**TASK DESCRIPTION:** Reproduce exactly the lines from the one that holds "At what (x,y)" through the last line of the entries, both ends included, but not the pictures.

SUPPLIED MATERIAL below:

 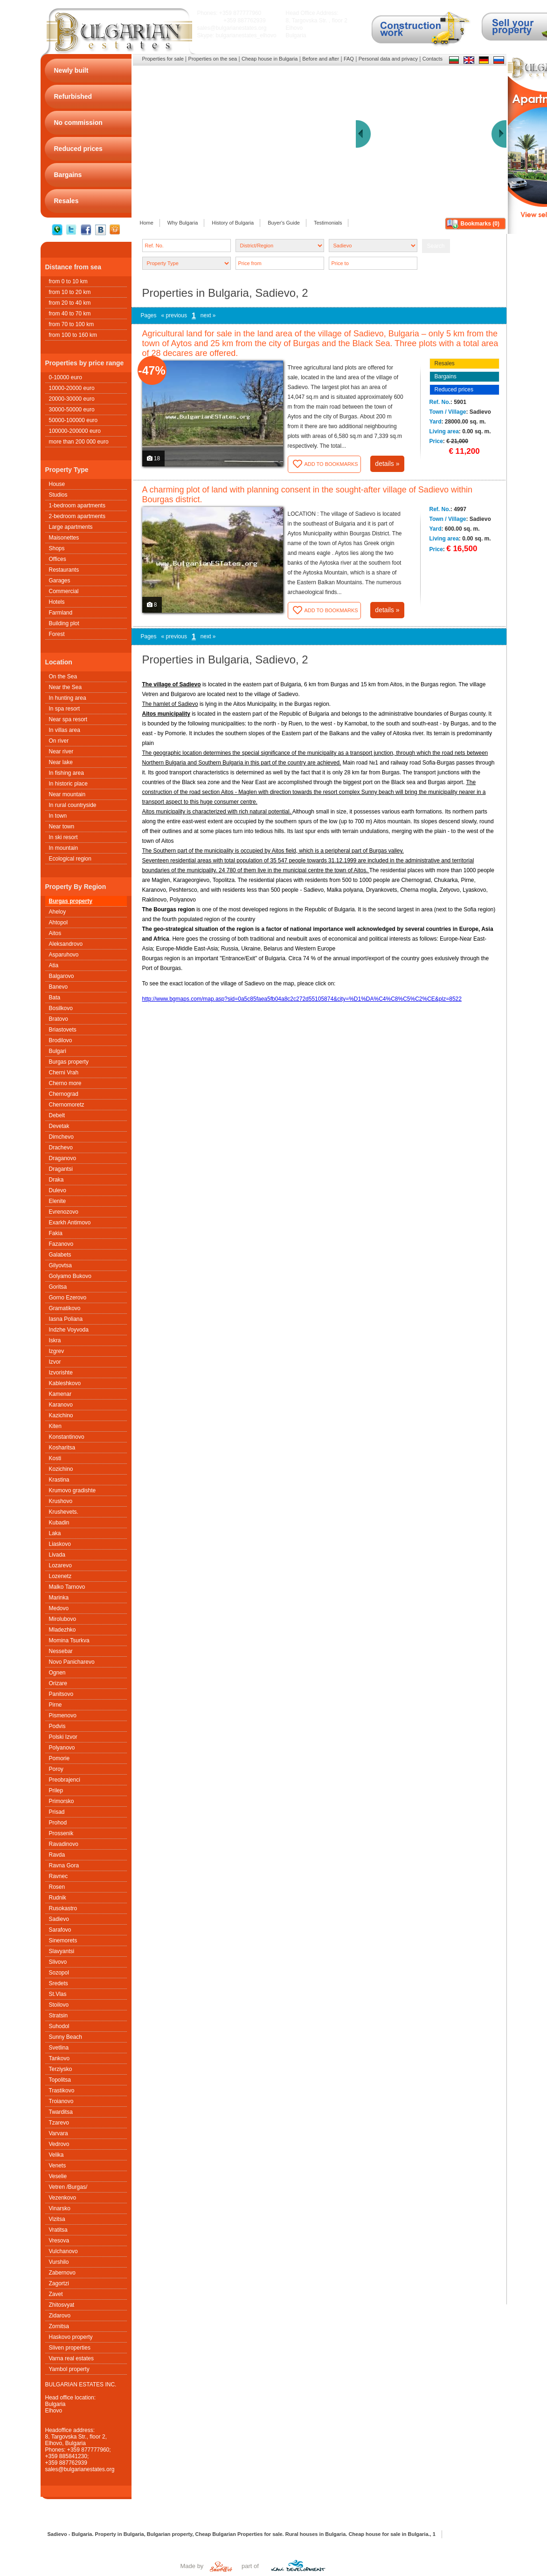 I want to click on Offices, so click(x=57, y=559).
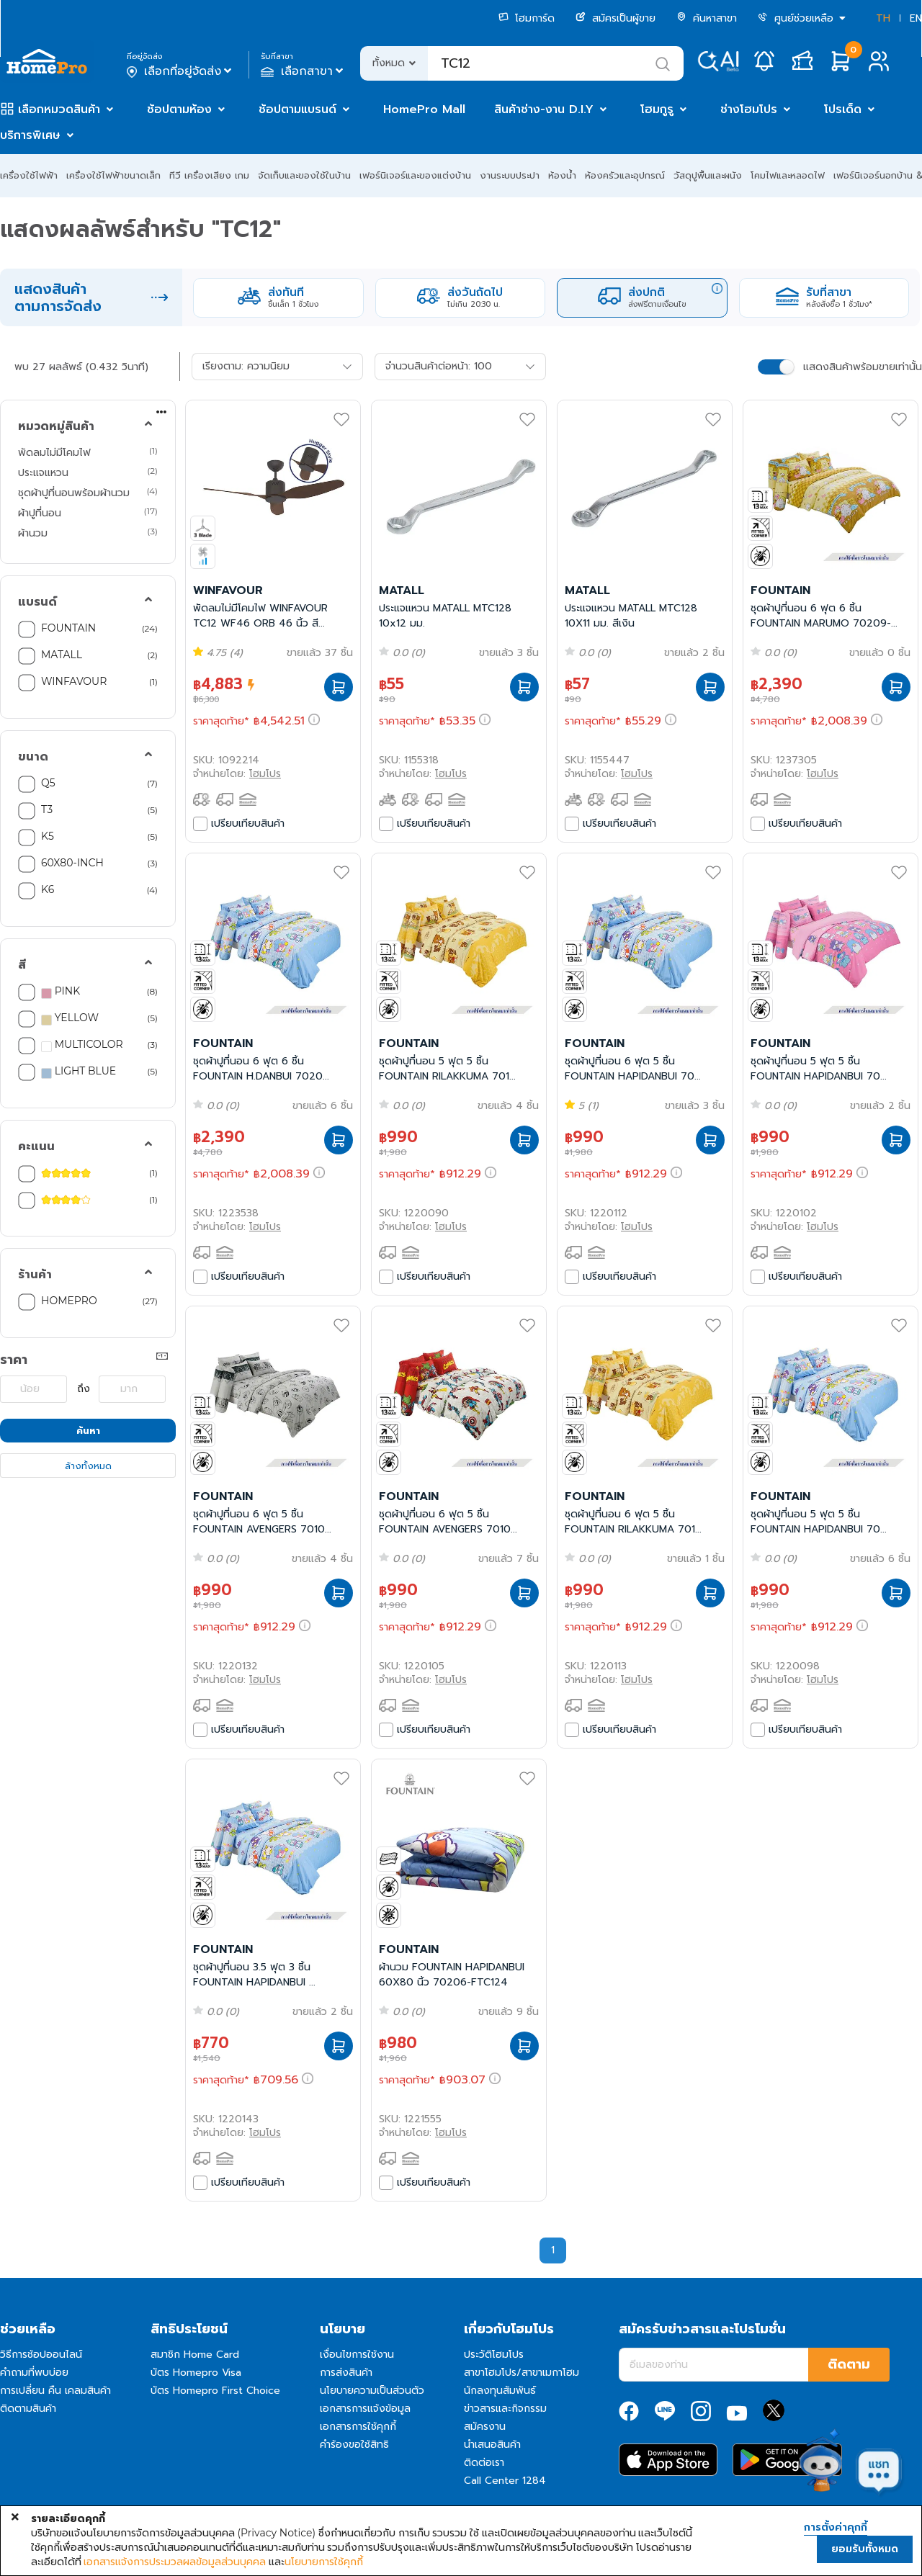  Describe the element at coordinates (358, 2426) in the screenshot. I see `เอกสารการใช้คุกกี้` at that location.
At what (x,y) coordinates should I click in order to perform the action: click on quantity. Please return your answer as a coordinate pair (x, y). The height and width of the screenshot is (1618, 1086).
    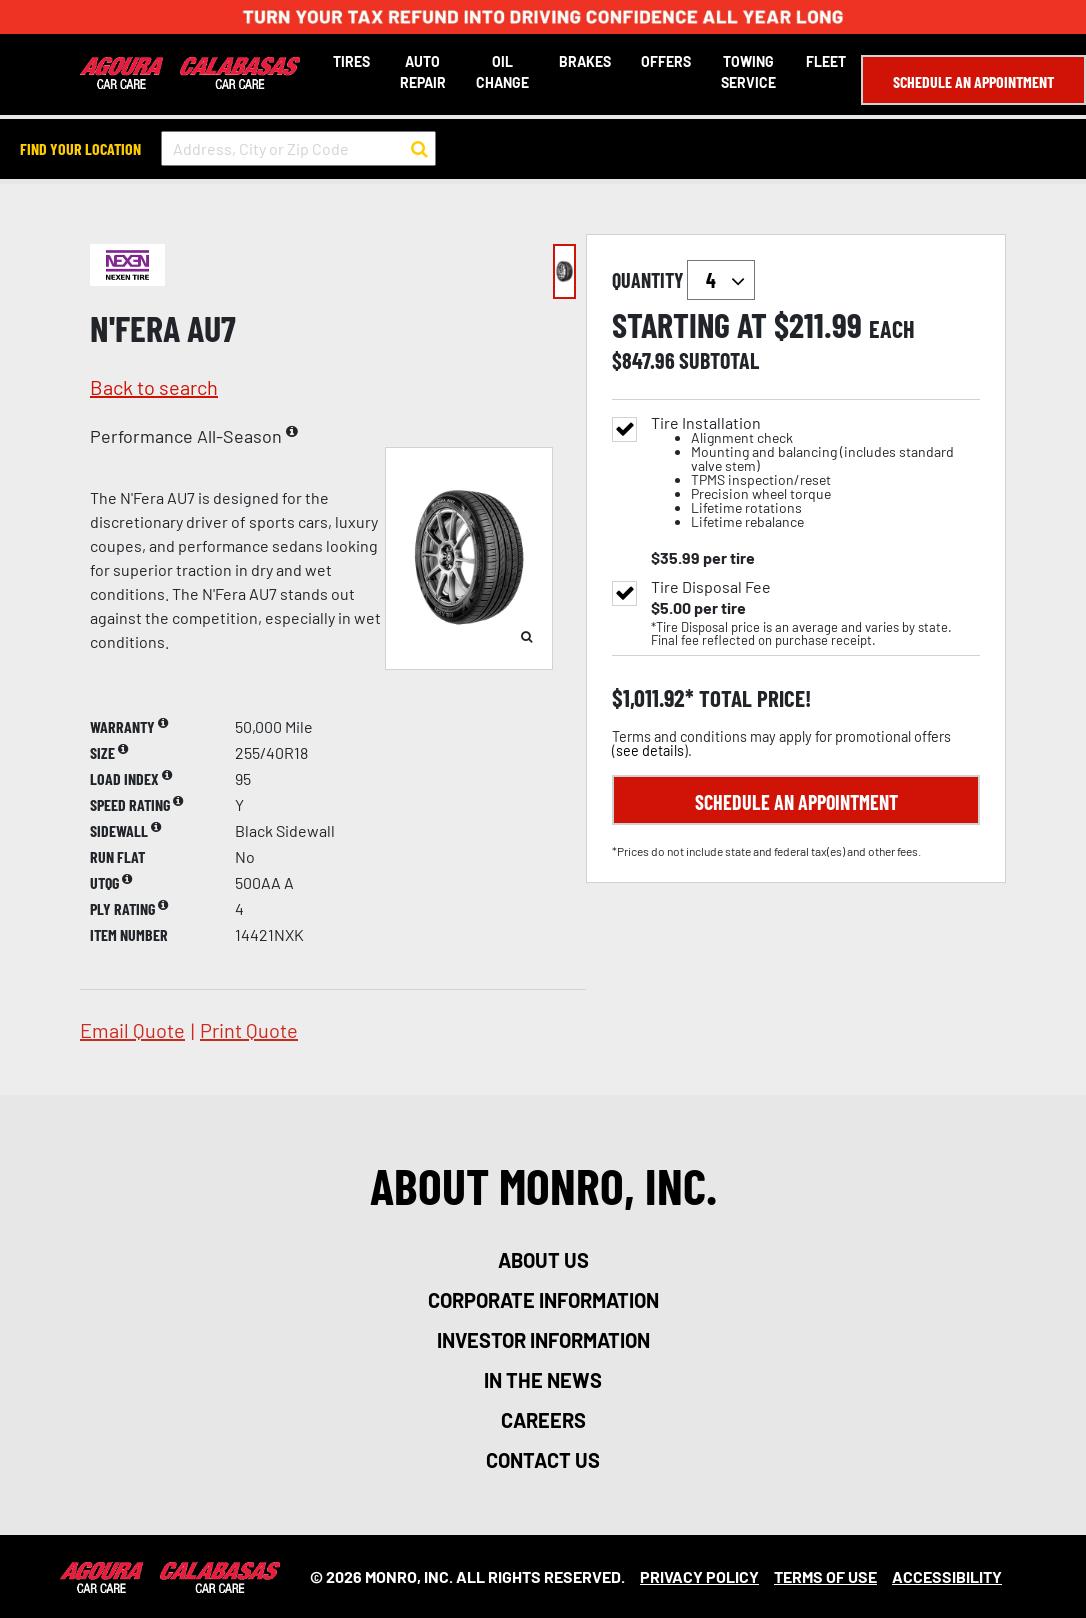
    Looking at the image, I should click on (683, 280).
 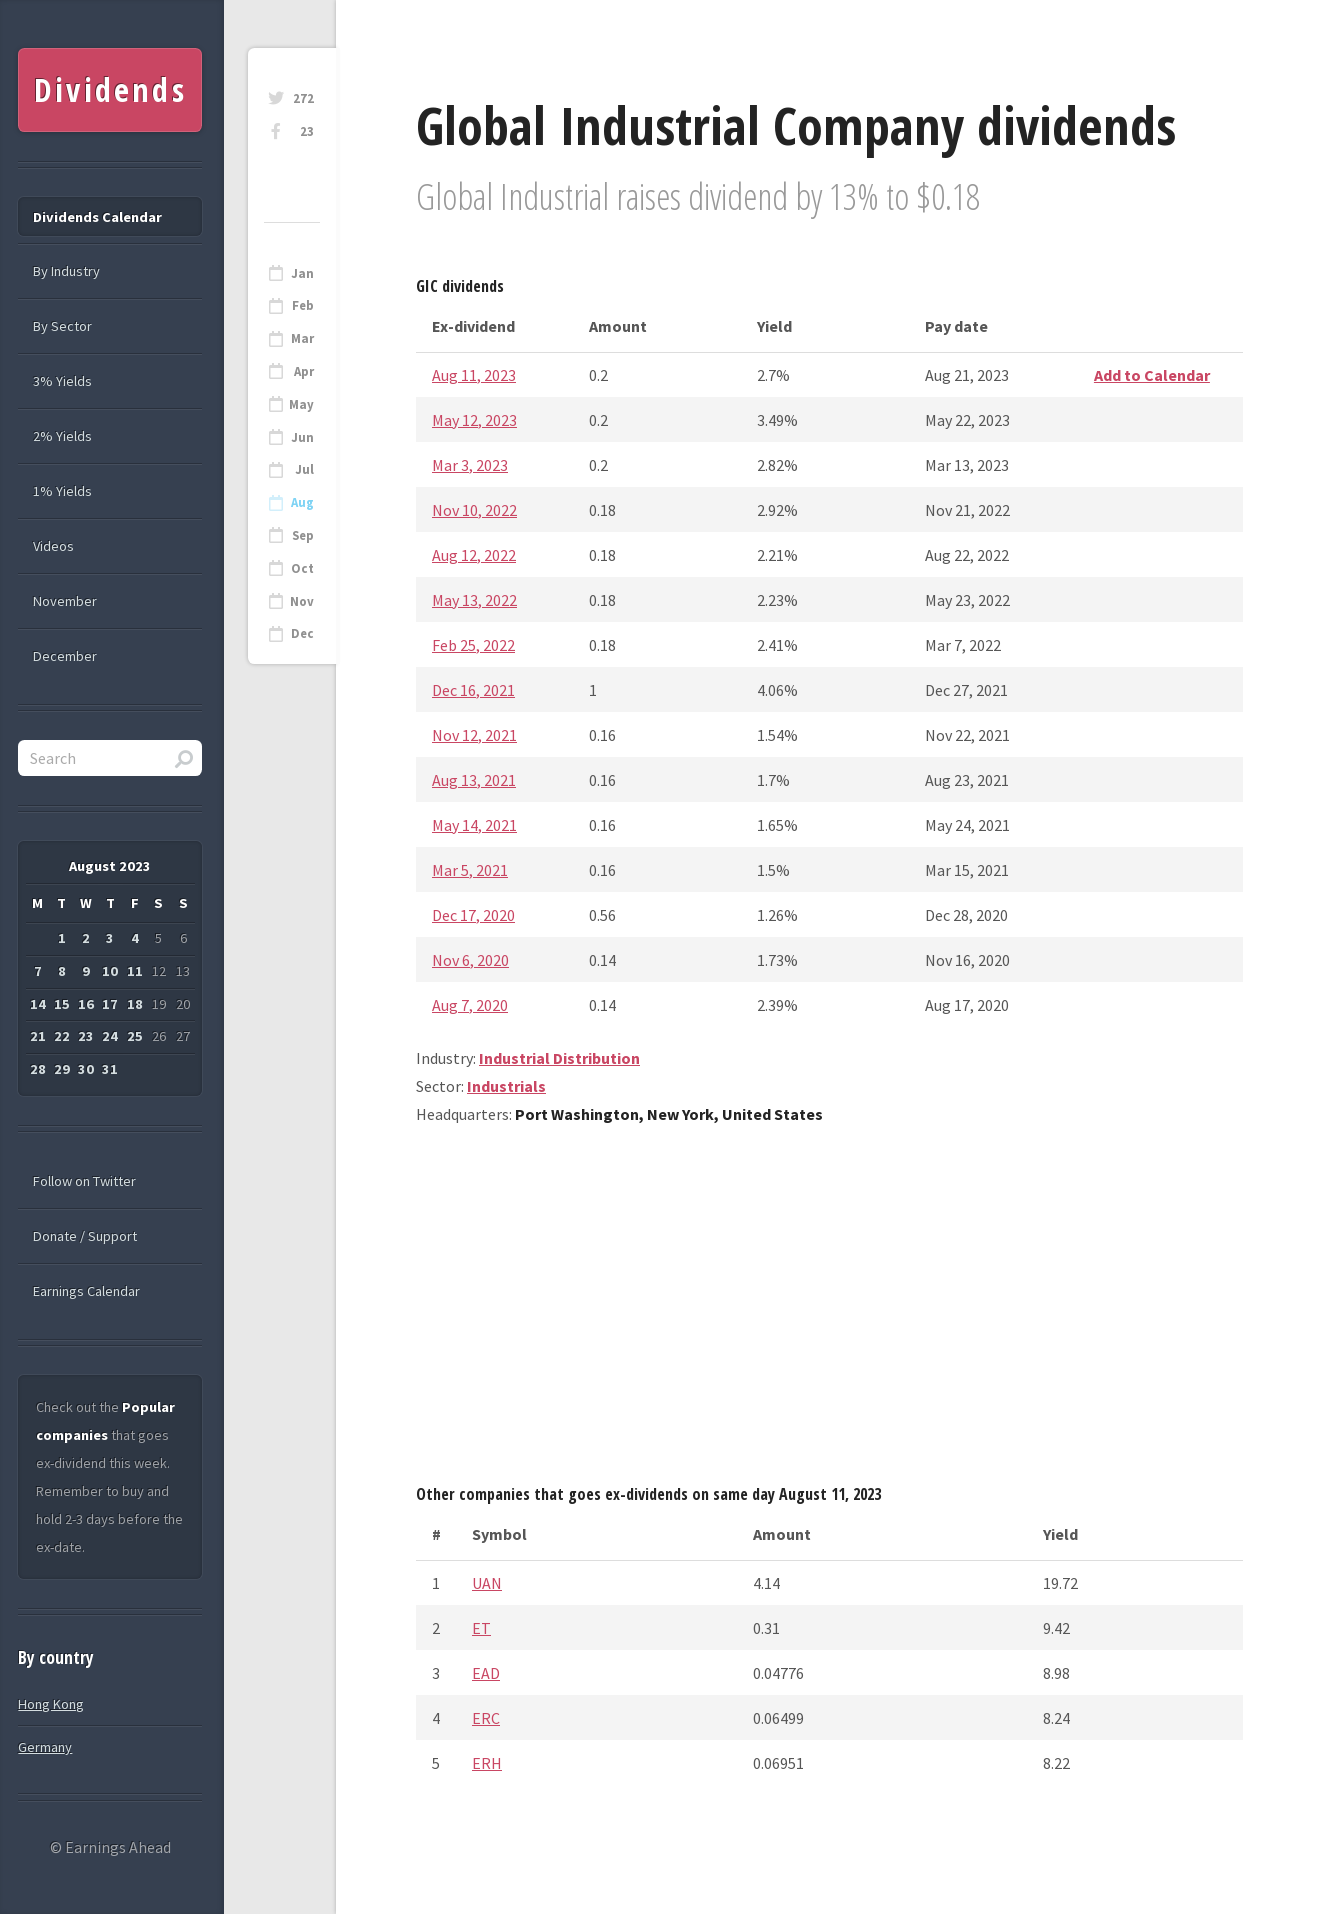 What do you see at coordinates (474, 735) in the screenshot?
I see `Nov 12, 2021` at bounding box center [474, 735].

End of SUPPLIED MATERIAL.

**WORKED SOLUTION:**
At what (x,y) coordinates should I click in order to perform the action: click on quantity. Please return your answer as a coordinate pair (x, y). The height and width of the screenshot is (1618, 1086).
    Looking at the image, I should click on (683, 280).
  What do you see at coordinates (474, 735) in the screenshot?
I see `Nov 12, 2021` at bounding box center [474, 735].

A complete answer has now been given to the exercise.